Personal information
- Full name: Deepali Deshpande
- Nationality: India
- Born: 3 August 1969 (age 57) Mumbai, India
- Height: 1.59 m (5 ft 3 in)
- Weight: 54 kg (119 lb)

Sport
- Sport: Shooting
- Events: 10 m air rifle (AR40) 50 m rifle 3 positions (STR3X20)
- Coached by: Laszlo Szucsak
- Now coaching: Swapnil Kusale

Medal record
Women's shooting
Representing India
Asian Games
| Silver medal – second place | 2002 Busan | 10 m air rifle team |

= Deepali Deshpande =

Indian sport shooter (born 1969)

Deepali Deshpande (born 3 August 1969) is an Indian coach and former sport shooter. She won a silver medal in rifle shooting at the 2004 Asian Shooting Championships in Kuala Lumpur, Malaysia, and was selected to compete for India at the 2004 Summer Olympics, finishing nineteenth in the rifle three positions.

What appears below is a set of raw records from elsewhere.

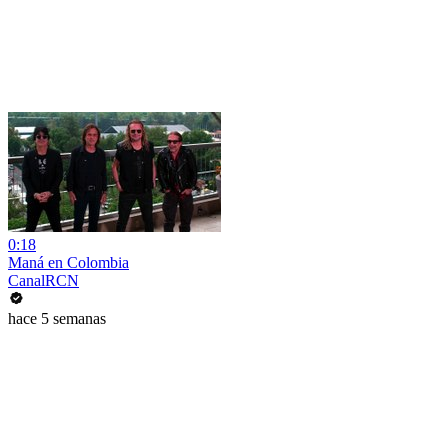
0:18
Maná en Colombia
CanalRCN
hace 5 semanas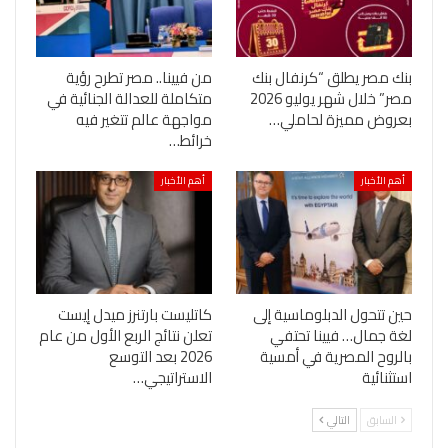
بنك مصر يطلق “كرنفال بنك
من فيينا.. مصر تطرح رؤية
مصر” خلال شهر يوليو 2026
متكاملة للعدالة الجنائية في
بعروض مميزة لحاملي…
مواجهة عالم تتغير فيه
خرائط…
أهم الأخبار
أهم الأخبار
حين تتحول الدبلوماسية إلى
كاتليست بارتنرز ميدل إيست
لغة جمال… فيينا تحتفي
تعلن نتائج الربع الأول من عام
بالروح المصرية في أمسية
2026 بعد التوسع
استثنائية
الاستراتيجي…
السابق
التالي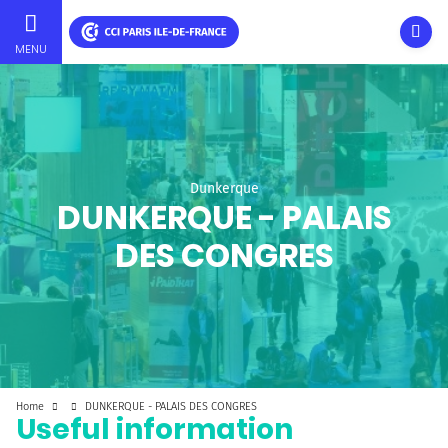
Ouvri
MENU
Skip
to
main
content
Dunkerque
DUNKERQUE - PALAIS
DES CONGRES
Home
DUNKERQUE - PALAIS DES CONGRES
Useful information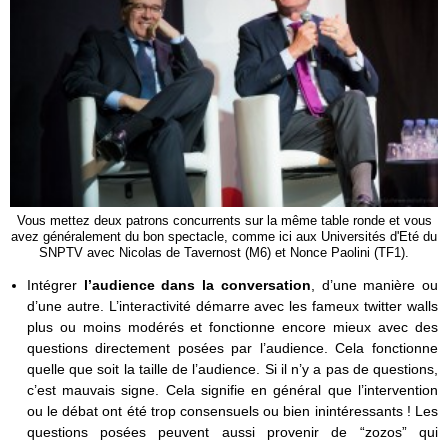
Vous mettez deux patrons concurrents sur la même table ronde et vous
avez généralement du bon spectacle, comme ici aux Universités d'Eté du
SNPTV avec Nicolas de Tavernost (M6) et Nonce Paolini (TF1).
Intégrer
l’audience dans la conversation
, d’une manière ou
d’une autre. L’interactivité démarre avec les fameux twitter walls
plus ou moins modérés et fonctionne encore mieux avec des
questions directement posées par l’audience. Cela fonctionne
quelle que soit la taille de l’audience. Si il n’y a pas de questions,
c’est mauvais signe. Cela signifie en général que l’intervention
ou le débat ont été trop consensuels ou bien inintéressants ! Les
questions posées peuvent aussi provenir de “zozos” qui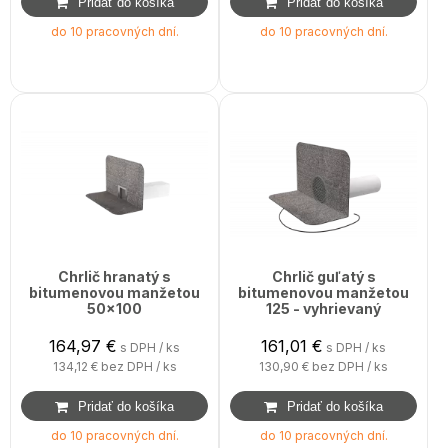
do 10 pracovných dní.
do 10 pracovných dní.
Chrlič hranatý s
Chrlič guľatý s
bitumenovou manžetou
bitumenovou manžetou
50x100
125 - vyhrievaný
164,97
€
161,01
€
s DPH / ks
s DPH / ks
134,12 €
bez DPH / ks
130,90 €
bez DPH / ks
do 10 pracovných dní.
do 10 pracovných dní.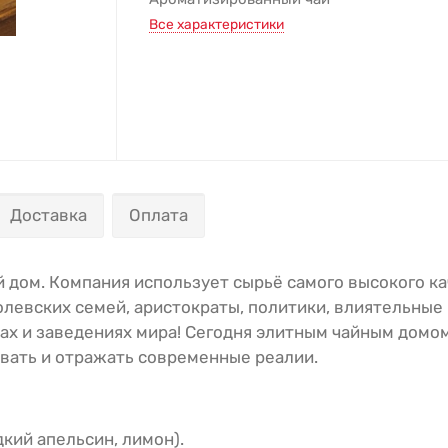
Все характеристики
Доставка
Оплата
й дом. Компания использует сырьё самого высокого к
олевских семей, аристократы, политики, влиятельны
ах и заведениях мира! Сегодня элитным чайным домом
ивать и отражать современные реалии.
кий апельсин, лимон).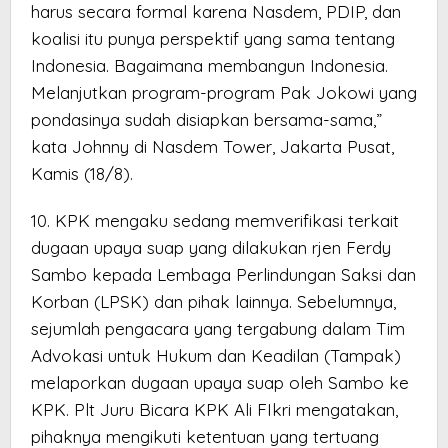
harus secara formal karena Nasdem, PDIP, dan
koalisi itu punya perspektif yang sama tentang
Indonesia. Bagaimana membangun Indonesia.
Melanjutkan program-program Pak Jokowi yang
pondasinya sudah disiapkan bersama-sama,”
kata Johnny di Nasdem Tower, Jakarta Pusat,
Kamis (18/8).
10. KPK mengaku sedang memverifikasi terkait
dugaan upaya suap yang dilakukan rjen Ferdy
Sambo kepada Lembaga Perlindungan Saksi dan
Korban (LPSK) dan pihak lainnya. Sebelumnya,
sejumlah pengacara yang tergabung dalam Tim
Advokasi untuk Hukum dan Keadilan (Tampak)
melaporkan dugaan upaya suap oleh Sambo ke
KPK. Plt Juru Bicara KPK Ali FIkri mengatakan,
pihaknya mengikuti ketentuan yang tertuang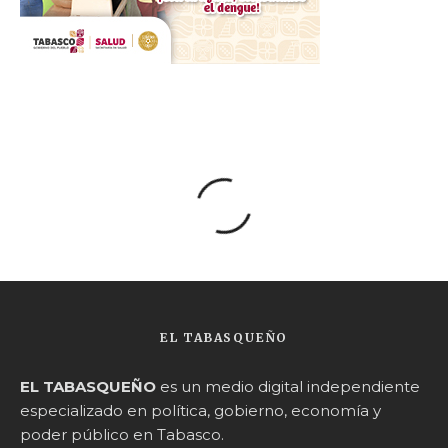
EL TABASQUEÑO
EL TABASQUEÑO
es un medio digital independiente
especializado en política, gobierno, economía y
poder público en Tabasco.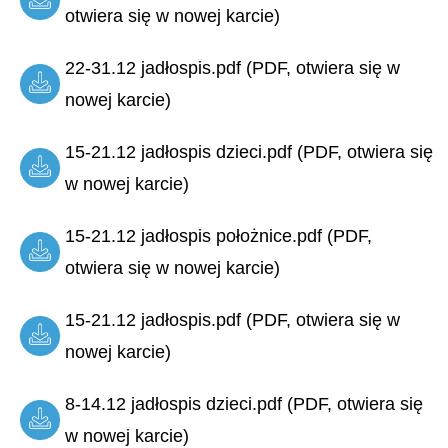
otwiera się w nowej karcie)
22-31.12 jadłospis.pdf (PDF, otwiera się w
nowej karcie)
15-21.12 jadłospis dzieci.pdf (PDF, otwiera się
w nowej karcie)
15-21.12 jadłospis położnice.pdf (PDF,
otwiera się w nowej karcie)
15-21.12 jadłospis.pdf (PDF, otwiera się w
nowej karcie)
8-14.12 jadłospis dzieci.pdf (PDF, otwiera się
w nowej karcie)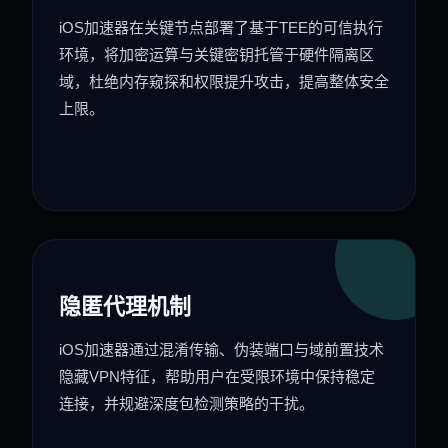
iOS加速器在关键节点部署了基于TEE的可信执行
环境，将加密运算与关键密钥托管于硬件隔离区
域，杜绝内存窥探和权限提升攻击，提高整体安全
上限。
隐匿代理机制
iOS加速器通过混淆传输、伪装端口与域前置技术
隐藏VPN特征，帮助用户在受限环境中保持稳定
连接，并规避深度包检测策略的干扰。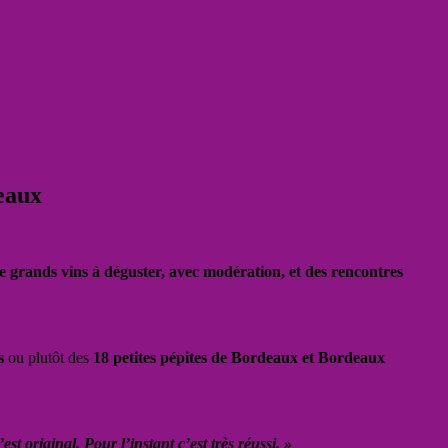
deaux
 grands vins à déguster, avec modération, et des rencontres
s
ou plutôt des
18 petites pépites de Bordeaux et Bordeaux
st original. Pour l’instant c’est très réussi. »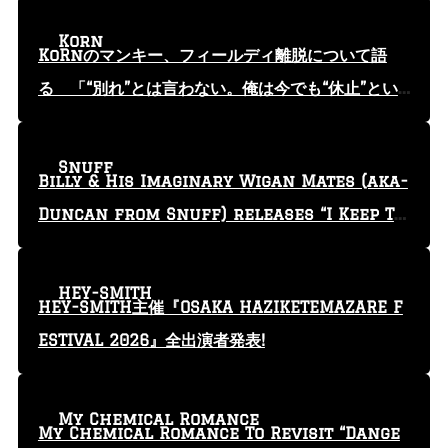
Korn
KoRnのマンキー、フィールディ離脱について語
る 「“別れ”とは言わない。俺は今でも“休止”とい
う言葉を使っている」
Snuff
Billy & His Imaginary Wigan Mates (aka-
Duncan from Snuff) releases “I Keep Tr
yin'” video
HEY-SMITH
HEY-SMITH主催『OSAKA HAZIKETEMAZARE F
ESTIVAL 2026』全出演者発表!
My Chemical Romance
My Chemical Romance To Revisit “Dange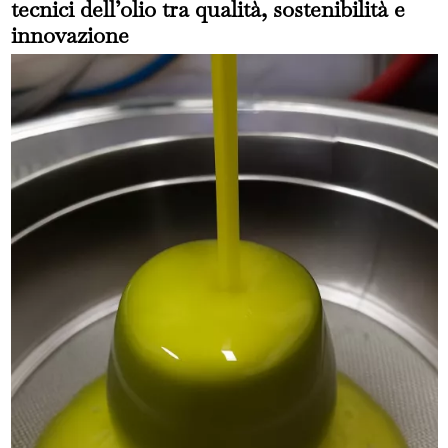
tecnici dell’olio tra qualità, sostenibilità e
innovazione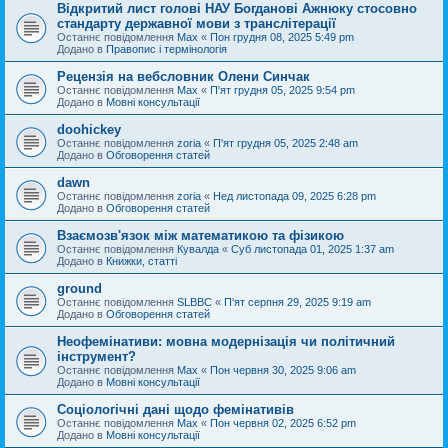
Відкритий лист голові НАУ Богданові Ажнюку стосовно
стандарту державної мови з транслітерації
Останнє повідомлення
Max
«
Пон грудня 08, 2025 5:49 pm
Додано в
Правопис і термінологія
Рецензія на вебсловник Олени Синчак
Останнє повідомлення
Max
«
П'ят грудня 05, 2025 9:54 pm
Додано в
Мовні консультації
doohickey
Останнє повідомлення
zoria
«
П'ят грудня 05, 2025 2:48 am
Додано в
Обговорення статей
dawn
Останнє повідомлення
zoria
«
Нед листопада 09, 2025 6:28 pm
Додано в
Обговорення статей
Взаємозв'язок між математикою та фізикою
Останнє повідомлення
Кувалда
«
Суб листопада 01, 2025 1:37 am
Додано в
Книжки, статті
ground
Останнє повідомлення
SLBBC
«
П'ят серпня 29, 2025 9:19 am
Додано в
Обговорення статей
Неофемінативи: мовна модернізація чи політичний
інструмент?
Останнє повідомлення
Max
«
Пон червня 30, 2025 9:06 am
Додано в
Мовні консультації
Соціологічні дані щодо фемінативів
Останнє повідомлення
Max
«
Пон червня 02, 2025 6:52 pm
Додано в
Мовні консультації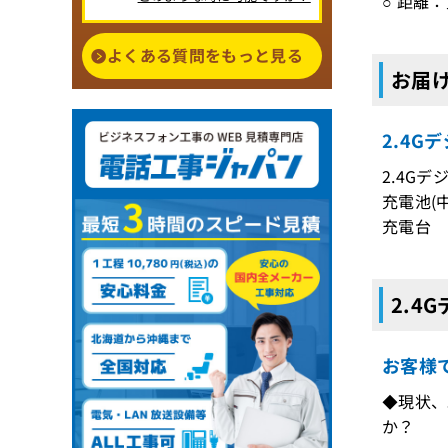
○ 距離
よくある質問をもっと見る
お届け
2.4G
2.4Gデ
充電池(
充電台 
2.4
お客様
◆現状、
か？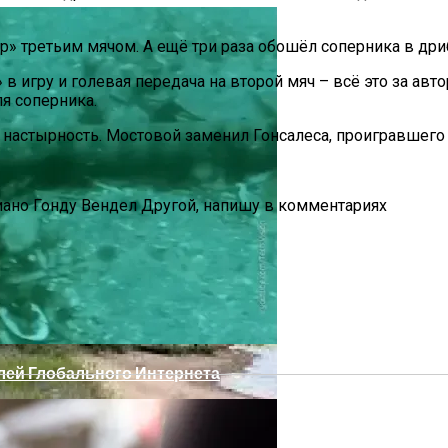
р» третьим мячом. А ещё три раза обошёл соперника в дри
» в игру и голевая передача на второй мяч – всё это за а
ля соперника.
настырность. Мостовой заменил Гонсалеса, проигравшего е
ано Гонду Вендел Другой, напишу в комментариях
ижнем Новгороде
лей Глобального Интернета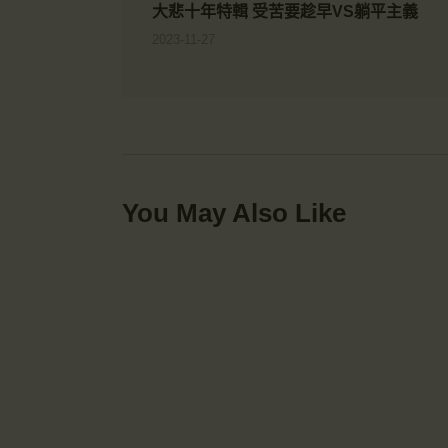
大悲十年特輯 受苦要趁早VS躺平主義
2023-11-27
You May Also Like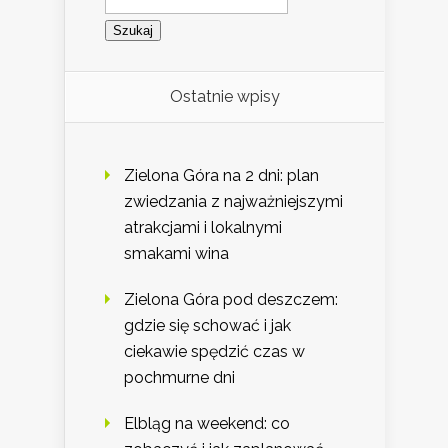
Ostatnie wpisy
Zielona Góra na 2 dni: plan
zwiedzania z najważniejszymi
atrakcjami i lokalnymi
smakami wina
Zielona Góra pod deszczem:
gdzie się schować i jak
ciekawie spędzić czas w
pochmurne dni
Elbląg na weekend: co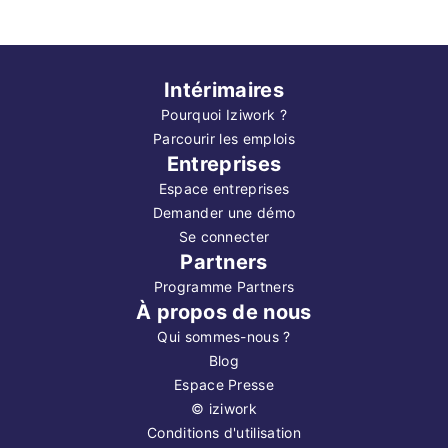
Intérimaires
Pourquoi Iziwork ?
Parcourir les emplois
Entreprises
Espace entreprises
Demander une démo
Se connecter
Partners
Programme Partners
À propos de nous
Qui sommes-nous ?
Blog
Espace Presse
©
iziwork
Conditions d'utilisation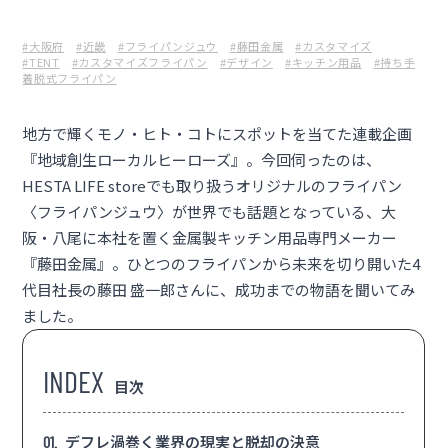
#大阪府
#近畿
#フライパンジュウ
#藤田金属
#カスタマイズ
#TENT
#カスタマイズフライパン
#デザイン
#キッチン用品
#持ち手
着脱式フライパン
地方で輝くモノ・ヒト・コトにスポットを当てた連載企画
『地域創生ローカルヒーローズ』。今回伺ったのは、
HESTA LIFE storeでも取り扱うオリジナルのフライパン
〈
フライパンジュウ
〉が世界でも話題となっている、大
阪・八尾に本社を置く金属製キッチン用品専門メーカー
『藤田金属』。ひとつのフライパンから未来を切り開いた4
代目社長の藤田 盛一郎さんに、成功までの物語を聞いてみ
ました。
目次
デフレ渦巻く業界の現実と脱却の決意
1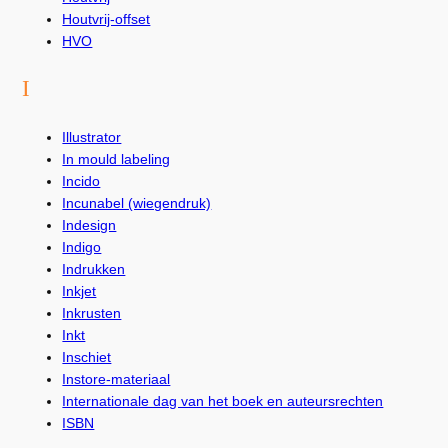
Houtvrij-offset
HVO
I
Illustrator
In mould labeling
Incido
Incunabel (wiegendruk)
Indesign
Indigo
Indrukken
Inkjet
Inkrusten
Inkt
Inschiet
Instore-materiaal
Internationale dag van het boek en auteursrechten
ISBN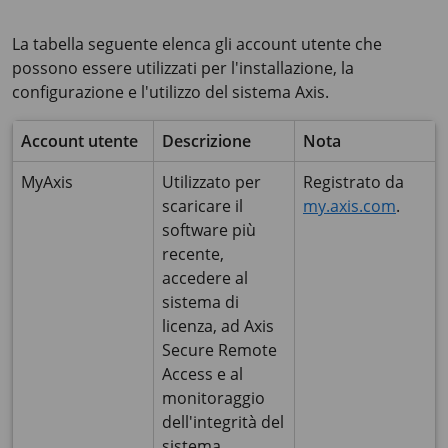
La tabella seguente elenca gli account utente che
possono essere utilizzati per l'installazione, la
configurazione e l'utilizzo del sistema Axis.
Account utente
Descrizione
Nota
MyAxis
Utilizzato per
Registrato da
scaricare il
my.axis.com
.
software più
recente,
accedere al
sistema di
licenza, ad Axis
Secure Remote
Access e al
monitoraggio
dell'integrità del
sistema.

Deshpande also served throughout her sporting career as a member of the Indian Shooting Federation under her coaches Laszlo Szucsak and Sunny Thomas.

==Career==
Deshpande qualified for the Indian squad, along with her compatriot Anjali Bhagwat, in the women's 50 m rifle 3 positions at the 2004 Summer Olympics in Athens, by shooting a minimum qualifying score of 571 to obtain a seventh-place finish and assure an Olympic slot from the Asian Championships in Kuala Lumpur, Malaysia. She fired 194 in the prone position and 189 each in both standing and kneeling to aggregate a total record of 572 points, ending her up in nineteenth place from a field of thirty-two prospective shooters.